++++ Material shown ++++

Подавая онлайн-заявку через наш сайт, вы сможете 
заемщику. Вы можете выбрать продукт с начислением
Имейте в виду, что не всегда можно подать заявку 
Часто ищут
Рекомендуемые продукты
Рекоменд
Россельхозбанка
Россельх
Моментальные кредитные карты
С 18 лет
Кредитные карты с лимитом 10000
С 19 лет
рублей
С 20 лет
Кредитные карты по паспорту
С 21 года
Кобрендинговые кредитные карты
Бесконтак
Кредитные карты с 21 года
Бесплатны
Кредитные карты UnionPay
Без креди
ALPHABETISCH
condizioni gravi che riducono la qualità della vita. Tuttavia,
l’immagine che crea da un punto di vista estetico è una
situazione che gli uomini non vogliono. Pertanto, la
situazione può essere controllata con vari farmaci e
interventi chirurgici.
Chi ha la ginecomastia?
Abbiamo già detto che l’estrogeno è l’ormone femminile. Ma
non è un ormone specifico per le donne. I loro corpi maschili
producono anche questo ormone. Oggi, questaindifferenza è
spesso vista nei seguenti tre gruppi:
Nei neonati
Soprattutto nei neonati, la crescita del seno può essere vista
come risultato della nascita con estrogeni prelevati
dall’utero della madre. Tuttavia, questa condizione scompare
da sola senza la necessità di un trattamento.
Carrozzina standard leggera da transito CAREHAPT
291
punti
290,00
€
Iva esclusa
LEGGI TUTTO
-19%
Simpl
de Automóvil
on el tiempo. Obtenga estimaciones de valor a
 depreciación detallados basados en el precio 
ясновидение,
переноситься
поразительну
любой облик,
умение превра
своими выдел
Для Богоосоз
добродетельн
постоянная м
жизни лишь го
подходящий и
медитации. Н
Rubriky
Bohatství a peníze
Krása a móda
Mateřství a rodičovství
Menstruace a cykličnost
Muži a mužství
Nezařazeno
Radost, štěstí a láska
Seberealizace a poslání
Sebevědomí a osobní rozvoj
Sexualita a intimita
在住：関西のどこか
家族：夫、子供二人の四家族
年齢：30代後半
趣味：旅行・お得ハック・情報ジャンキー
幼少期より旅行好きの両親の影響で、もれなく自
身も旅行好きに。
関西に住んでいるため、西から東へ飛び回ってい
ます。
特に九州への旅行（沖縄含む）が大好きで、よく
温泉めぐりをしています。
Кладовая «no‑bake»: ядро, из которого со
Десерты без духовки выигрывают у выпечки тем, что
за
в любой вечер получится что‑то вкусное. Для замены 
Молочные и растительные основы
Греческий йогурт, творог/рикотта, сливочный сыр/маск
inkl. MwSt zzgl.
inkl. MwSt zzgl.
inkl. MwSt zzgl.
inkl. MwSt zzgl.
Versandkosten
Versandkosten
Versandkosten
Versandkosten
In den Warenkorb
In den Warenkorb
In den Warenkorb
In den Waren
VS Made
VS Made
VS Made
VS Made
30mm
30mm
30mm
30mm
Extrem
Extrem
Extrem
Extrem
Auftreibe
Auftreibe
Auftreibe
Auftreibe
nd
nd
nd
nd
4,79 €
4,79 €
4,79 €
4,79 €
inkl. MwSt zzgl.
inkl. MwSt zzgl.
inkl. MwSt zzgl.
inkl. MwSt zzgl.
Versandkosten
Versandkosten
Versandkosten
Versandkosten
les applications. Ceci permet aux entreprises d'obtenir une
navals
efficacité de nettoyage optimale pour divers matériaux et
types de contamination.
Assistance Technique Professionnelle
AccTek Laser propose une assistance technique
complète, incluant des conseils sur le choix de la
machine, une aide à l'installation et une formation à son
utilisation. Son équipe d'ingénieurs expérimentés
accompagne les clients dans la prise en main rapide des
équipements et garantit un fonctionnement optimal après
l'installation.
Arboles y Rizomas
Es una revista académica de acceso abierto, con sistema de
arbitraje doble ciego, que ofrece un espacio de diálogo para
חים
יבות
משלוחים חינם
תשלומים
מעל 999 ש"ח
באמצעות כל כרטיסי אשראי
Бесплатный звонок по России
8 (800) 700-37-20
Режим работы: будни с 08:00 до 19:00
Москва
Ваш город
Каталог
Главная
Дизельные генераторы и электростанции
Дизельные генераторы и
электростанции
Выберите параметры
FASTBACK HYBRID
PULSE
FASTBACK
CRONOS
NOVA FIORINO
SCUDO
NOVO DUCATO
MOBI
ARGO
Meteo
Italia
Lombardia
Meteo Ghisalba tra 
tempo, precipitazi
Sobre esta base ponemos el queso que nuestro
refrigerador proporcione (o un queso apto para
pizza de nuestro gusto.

++++

### What you have to do
The line containing "producono anche questo" marks the end. Please print exactly every line from the top of the data to it, both included, and nothing more.

### Output for this exercise
Подавая онлайн-заявку через наш сайт, вы сможете 
заемщику. Вы можете выбрать продукт с начислением
Имейте в виду, что не всегда можно подать заявку 
Часто ищут
Рекомендуемые продукты
Рекоменд
Россельхозбанка
Россельх
Моментальные кредитные карты
С 18 лет
Кредитные карты с лимитом 10000
С 19 лет
рублей
С 20 лет
Кредитные карты по паспорту
С 21 года
Кобрендинговые кредитные карты
Бесконтак
Кредитные карты с 21 года
Бесплатны
Кредитные карты UnionPay
Без креди
ALPHABETISCH
condizioni gravi che riducono la qualità della vita. Tuttavia,
l’immagine che crea da un punto di vista estetico è una
situazione che gli uomini non vogliono. Pertanto, la
situazione può essere controllata con vari farmaci e
interventi chirurgici.
Chi ha la ginecomastia?
Abbiamo già detto che l’estrogeno è l’ormone femminile. Ma
non è un ormone specifico per le donne. I loro corpi maschili
producono anche questo ormone. Oggi, questaindifferenza è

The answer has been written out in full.